Additionally, we provide an [efficient CUDA implementation](models/clustering/scan.py) to ensure high parallelizability during training.

- **Realistic autoregressive narration generation.** We provide an autoregressive pipiline, 
where the model generates predictions conditioned on its own previously generated narrations.

## Installation

Ensure you have Conda and Python version >= 3.10 installed, then run:
```sh
conda env create -f environment.yaml
```

PyTorch source will make ffmpeg installed, but it is an old version and usually make very low quality preprocessing. Please install newest ffmpeg following:
```sh
wget https://johnvansickle.com/ffmpeg/releases/ffmpeg-release-amd64-static.tar.xz
tar xvf ffmpeg-release-amd64-static.tar.xz
rm ffmpeg-release-amd64-static.tar.xz
mv ffmpeg-7.0.1-amd64-static ffmpeg
```


## Preprocessing

### Visual feature extraction

Distributed preprocess video frames: 2 FPS and 384 resolution, then using ```google/siglip-large-patch16-384``` to extract CLS with avg pooled  3x3 spatial tokens. Please refer to instructions under [data/preprocess/](data/preprocess/).
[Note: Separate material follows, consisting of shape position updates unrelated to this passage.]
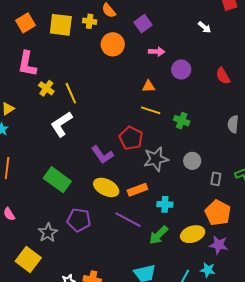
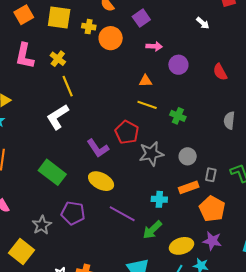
yellow cross: (90, 21) -> (89, 27), moved
yellow cross: (46, 88) -> (58, 59), moved
orange rectangle: (137, 190) -> (189, 187), moved
yellow ellipse: (193, 234) -> (181, 246), moved

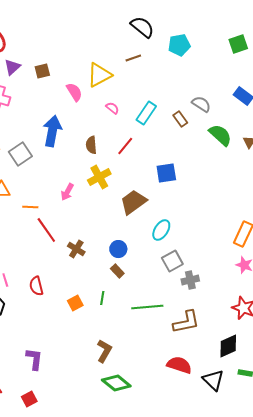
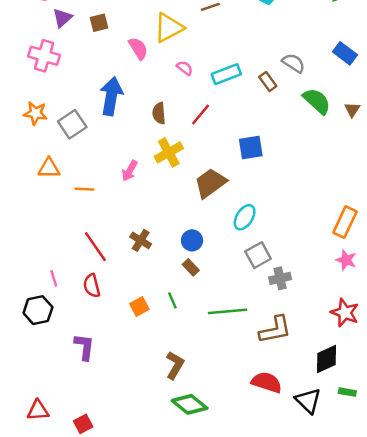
cyan rectangle: (146, 113) -> (226, 74), turned 35
red line: (46, 230) -> (95, 247), moved
green line: (102, 298) -> (172, 300), turned -32
purple L-shape: (34, 359) -> (84, 347), moved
**Note**: This step can be skipped if you only want to understand the code without running actual experiments (see [Quick debug](#quick-debug)).

### Narration refinement
Please refer to instructions under [data/preprocess/](data/preprocess/). 
For EgoExo4D and EpicKitchens100, we use similar code as for Ego4D, but use GPT-4o for a second-round refinement. 

**Note**: This step can be skipped, as we provide our refined narrations for all three datasets [here](https://drive.google.com/file/d/1VXU2lYI-50B0g6X74xcwyGsrCxubDS86/view?usp=drive_link).

## Training and Evaluation

### Quick debug
To facilitate understanding of the codebase without running real experiments, we provide a `local_debug` flag.
If `local_debug` is set to True, video features will be randomly initialized vectors, and 
the visual feature extraction step can therefore be skipped.

### Oracle protocol
Please refer to scripts under [scripts/*/narration](scripts/ek100/narration). Key engine is [trainer_with_gen2eval.py](engine/trainer_with_gen2eval.py).
Please change the root path in [each dataset](data/ego4d/ego4d.py).

### Autoregressive protocol
Please refer to scripts under [scripts/*/stream_generate](scripts/ek100/stream_generate). Key engine is [trainer_stream_generate.py](engine/trainer_stream_generate.py).
Please change the root path in [each dataset](data/ego4d/segsummary.py) and the [evaluation file](evaluate_metrics.py).


## Model Zoo
We will release our model zoo after the review process. We have two versions of models listed below.
### <span style="font-variant:small-caps;">FlowNar</span>-1B
* LLM: meta-llama/Llama-3.2-1B-Instruct
* Vision Strategy:
    * Frame Encoder: google/siglip-large-patch16-384
    * Frame Tokens: CLS token + 3x3 average pooled spatial tokens
    * Frame FPS: 2 for training, >25 for inference on a H100 GPU
    * Frame Resolution: max resolution 384, with zero-padding to keep aspect ratio

### <span style="font-variant:small-caps;">FlowNar</span>-8B
* LLM: meta-llama/Meta-Llama-3-8B-Instruct
* Vision Strategy:
    * Frame Encoder: google/siglip-large-patch16-384
    * Frame Tokens: CLS token + 3x3 average pooled spatial tokens
    * Frame FPS: 2 for training, >10 for inference on a H100 GPU
    * Frame Resolution: max resolution 384, with zero-padding to keep aspect ratio

## Anonymous Submission
This repository contains the code associated with our anonymous submission.

For evaluation only. Please do not share or cite.

Acknowledgments and related references will be added after the review process.